Die Möbel des frühen achtzehnten Jahrhunderts waren einmal die Vereinigung einer ssublimen Wahrnehmung für höhere und idealistische Ordnungen, gepaart mit einer minimalistischen Ausdrucksweise, die bei kleinstem Aufwand den größten Effekt erzielte.


In ihren besten Hervorbringungen wirkt die Protomoderne sogar wie eine vorweg genommene „Essenz der Moderne”.


Während der Renovierung stand die Kommode schon da.

In diesen Raum sind während der Renovierung verschiedene Möbel hinein und wieder hinaus gewandert. Ihre Wirkung aufeinander und auf den Raum wurde getestet. Der oben abgebildete Stahlrohrsessel, war so ein Möbel.


Er ist ein Designklassiker der klassischen Moderne.
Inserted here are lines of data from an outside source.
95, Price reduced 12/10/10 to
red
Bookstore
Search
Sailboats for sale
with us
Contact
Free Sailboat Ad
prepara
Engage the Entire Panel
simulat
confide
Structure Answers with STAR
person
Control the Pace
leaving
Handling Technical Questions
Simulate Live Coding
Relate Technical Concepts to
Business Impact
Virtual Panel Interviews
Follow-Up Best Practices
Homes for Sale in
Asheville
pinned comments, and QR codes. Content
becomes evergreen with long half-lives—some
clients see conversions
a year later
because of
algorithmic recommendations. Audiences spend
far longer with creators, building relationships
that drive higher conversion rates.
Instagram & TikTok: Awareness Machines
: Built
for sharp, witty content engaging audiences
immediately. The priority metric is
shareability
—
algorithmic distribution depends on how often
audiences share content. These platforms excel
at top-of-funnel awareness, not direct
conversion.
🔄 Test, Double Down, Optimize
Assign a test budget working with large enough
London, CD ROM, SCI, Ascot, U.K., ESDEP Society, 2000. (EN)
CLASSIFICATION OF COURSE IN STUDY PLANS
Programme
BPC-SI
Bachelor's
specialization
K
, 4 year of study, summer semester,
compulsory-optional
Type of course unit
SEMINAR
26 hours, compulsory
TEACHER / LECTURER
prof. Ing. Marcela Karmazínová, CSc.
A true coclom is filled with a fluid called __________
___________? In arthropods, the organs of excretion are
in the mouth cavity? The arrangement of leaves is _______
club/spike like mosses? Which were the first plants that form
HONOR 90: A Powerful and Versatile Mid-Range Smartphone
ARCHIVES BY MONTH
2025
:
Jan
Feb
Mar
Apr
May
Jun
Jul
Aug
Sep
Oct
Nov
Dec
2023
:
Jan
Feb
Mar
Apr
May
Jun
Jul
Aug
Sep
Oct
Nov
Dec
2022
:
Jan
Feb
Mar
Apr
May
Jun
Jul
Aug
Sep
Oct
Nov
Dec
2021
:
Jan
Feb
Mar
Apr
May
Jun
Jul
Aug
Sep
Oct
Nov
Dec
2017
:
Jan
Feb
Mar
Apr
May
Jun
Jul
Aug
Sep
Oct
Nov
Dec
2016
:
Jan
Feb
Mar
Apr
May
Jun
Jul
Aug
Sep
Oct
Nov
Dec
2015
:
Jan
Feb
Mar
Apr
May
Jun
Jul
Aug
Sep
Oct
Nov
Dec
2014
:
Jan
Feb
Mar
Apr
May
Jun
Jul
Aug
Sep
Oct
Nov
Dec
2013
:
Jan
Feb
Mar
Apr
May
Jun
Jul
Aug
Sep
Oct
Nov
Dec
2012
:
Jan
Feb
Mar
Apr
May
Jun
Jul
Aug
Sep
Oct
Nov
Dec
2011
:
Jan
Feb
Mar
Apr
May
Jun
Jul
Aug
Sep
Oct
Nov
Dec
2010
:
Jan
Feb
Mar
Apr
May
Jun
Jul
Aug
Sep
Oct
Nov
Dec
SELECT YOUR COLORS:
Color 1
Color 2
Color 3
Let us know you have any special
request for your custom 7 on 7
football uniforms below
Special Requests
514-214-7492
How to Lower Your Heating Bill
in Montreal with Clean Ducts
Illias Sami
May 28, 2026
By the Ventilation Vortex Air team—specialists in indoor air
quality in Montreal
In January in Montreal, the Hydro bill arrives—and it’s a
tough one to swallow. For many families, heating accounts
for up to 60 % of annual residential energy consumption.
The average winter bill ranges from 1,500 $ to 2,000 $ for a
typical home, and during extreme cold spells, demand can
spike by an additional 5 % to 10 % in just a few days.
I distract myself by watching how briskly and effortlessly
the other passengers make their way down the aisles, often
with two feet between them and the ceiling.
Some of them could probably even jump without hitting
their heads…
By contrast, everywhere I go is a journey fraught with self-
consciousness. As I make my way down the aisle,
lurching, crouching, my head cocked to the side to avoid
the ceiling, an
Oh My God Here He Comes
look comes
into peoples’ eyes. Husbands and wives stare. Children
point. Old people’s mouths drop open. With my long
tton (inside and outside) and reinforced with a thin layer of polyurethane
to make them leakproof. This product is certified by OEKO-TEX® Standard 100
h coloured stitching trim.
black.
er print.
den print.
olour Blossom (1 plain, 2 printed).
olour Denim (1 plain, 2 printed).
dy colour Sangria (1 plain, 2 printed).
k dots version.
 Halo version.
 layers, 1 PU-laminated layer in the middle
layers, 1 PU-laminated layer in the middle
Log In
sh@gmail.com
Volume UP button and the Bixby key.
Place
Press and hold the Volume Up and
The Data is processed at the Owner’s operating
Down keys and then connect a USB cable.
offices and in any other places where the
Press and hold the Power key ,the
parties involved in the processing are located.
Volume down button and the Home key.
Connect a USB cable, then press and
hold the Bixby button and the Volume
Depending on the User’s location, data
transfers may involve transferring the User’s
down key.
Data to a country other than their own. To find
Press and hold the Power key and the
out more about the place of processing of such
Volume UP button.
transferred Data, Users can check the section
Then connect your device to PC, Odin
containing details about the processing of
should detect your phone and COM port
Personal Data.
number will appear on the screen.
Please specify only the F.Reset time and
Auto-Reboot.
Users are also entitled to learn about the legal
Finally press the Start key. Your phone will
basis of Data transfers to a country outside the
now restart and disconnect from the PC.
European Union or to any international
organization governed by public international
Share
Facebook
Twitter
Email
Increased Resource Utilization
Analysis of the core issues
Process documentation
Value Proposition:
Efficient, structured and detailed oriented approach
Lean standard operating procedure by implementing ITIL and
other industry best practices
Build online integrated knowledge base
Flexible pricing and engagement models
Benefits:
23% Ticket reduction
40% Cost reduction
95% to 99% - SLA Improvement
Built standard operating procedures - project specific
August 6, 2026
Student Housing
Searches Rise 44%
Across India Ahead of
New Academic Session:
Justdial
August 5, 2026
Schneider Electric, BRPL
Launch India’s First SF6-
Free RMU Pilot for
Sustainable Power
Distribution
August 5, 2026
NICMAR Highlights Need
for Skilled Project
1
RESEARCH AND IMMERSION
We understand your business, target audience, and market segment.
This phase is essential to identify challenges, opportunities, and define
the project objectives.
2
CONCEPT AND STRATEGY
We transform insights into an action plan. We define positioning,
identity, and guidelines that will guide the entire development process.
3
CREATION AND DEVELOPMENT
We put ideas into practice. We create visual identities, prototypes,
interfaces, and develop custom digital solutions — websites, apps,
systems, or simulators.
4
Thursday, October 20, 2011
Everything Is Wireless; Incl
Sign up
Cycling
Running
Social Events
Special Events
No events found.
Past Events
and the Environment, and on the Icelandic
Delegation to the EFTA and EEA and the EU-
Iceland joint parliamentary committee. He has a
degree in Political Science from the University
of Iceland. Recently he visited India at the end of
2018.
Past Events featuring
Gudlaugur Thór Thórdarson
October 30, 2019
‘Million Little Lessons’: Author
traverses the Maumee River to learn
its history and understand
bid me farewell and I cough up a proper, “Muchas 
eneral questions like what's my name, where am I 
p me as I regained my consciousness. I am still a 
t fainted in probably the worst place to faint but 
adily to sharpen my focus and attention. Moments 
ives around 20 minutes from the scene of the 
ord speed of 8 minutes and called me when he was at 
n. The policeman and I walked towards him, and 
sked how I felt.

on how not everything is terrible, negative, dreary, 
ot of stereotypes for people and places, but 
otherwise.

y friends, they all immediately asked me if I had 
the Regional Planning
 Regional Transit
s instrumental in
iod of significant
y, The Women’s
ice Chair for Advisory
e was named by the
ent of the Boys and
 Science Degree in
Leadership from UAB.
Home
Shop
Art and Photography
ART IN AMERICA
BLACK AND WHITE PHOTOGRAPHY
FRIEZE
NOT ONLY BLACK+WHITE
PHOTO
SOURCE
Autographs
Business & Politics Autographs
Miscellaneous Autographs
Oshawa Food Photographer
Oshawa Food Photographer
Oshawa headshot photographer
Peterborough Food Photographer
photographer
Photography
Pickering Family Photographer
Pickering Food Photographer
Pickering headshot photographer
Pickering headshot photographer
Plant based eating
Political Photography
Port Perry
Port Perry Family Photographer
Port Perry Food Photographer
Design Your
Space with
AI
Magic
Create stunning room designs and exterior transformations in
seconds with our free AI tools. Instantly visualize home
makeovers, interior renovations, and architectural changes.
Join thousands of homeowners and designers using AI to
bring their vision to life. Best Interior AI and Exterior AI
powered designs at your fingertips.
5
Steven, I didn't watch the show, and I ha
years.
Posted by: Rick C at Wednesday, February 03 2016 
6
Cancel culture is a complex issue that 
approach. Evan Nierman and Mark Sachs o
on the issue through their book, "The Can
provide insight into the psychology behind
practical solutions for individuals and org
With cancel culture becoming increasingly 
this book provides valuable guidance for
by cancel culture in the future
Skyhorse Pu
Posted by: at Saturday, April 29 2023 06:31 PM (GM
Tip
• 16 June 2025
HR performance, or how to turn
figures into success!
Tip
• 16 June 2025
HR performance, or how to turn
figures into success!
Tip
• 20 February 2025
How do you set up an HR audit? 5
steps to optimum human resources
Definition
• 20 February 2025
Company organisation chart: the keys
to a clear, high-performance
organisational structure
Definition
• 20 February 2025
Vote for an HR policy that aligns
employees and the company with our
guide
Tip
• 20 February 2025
Als solcher ist er ebenso schlicht und funktional konzipiert wie die Kommode. Beide Möbel passen formalästhetisch und weltanschaulich zusammen. Sie gehen miteinander in Resonanz.


Insofern lassen sich gut „resonante Verbindungen” und „zeitliche Brücken” bauen (etwas pauschalisiert gesagt) zwischen Dingen aus den 1820zigern, aus den 1920zigern und den 2020zigern. Aber auch Möbel aus den sechziger Jahren passen da hinein. Wieso?


Dies ist eine andere Geschichte. Es ist nicht die Geschichte des „Minimalismus”, sondern die des „Aufbruchs”: Sie beginnt in meiner Wahrnehmung in der Frühromantik, führt zu Monte Veritas und expressionistischen Freikörperkulturen, zur Hippie Bewegung, zur Friedensbewegung bis hin zu einem gegenwärtigen Aufbruch in eine neue Zeit.


Im Feinstofflichen gibt es diese Verbindungen und Affinitäten zwischen Dingen und Ereignissen. Und gerade heute „resoniert” unsere Bestrebung uns von zunehmender Kontrolle und Systemzwängen zu befreien, um wieder in eine schöpferische Autonomie zu kommen mit de frühromantischen und künstlerischen Befreiungsbewegung, die damals der bürgerlichen Enge entkommen wollte.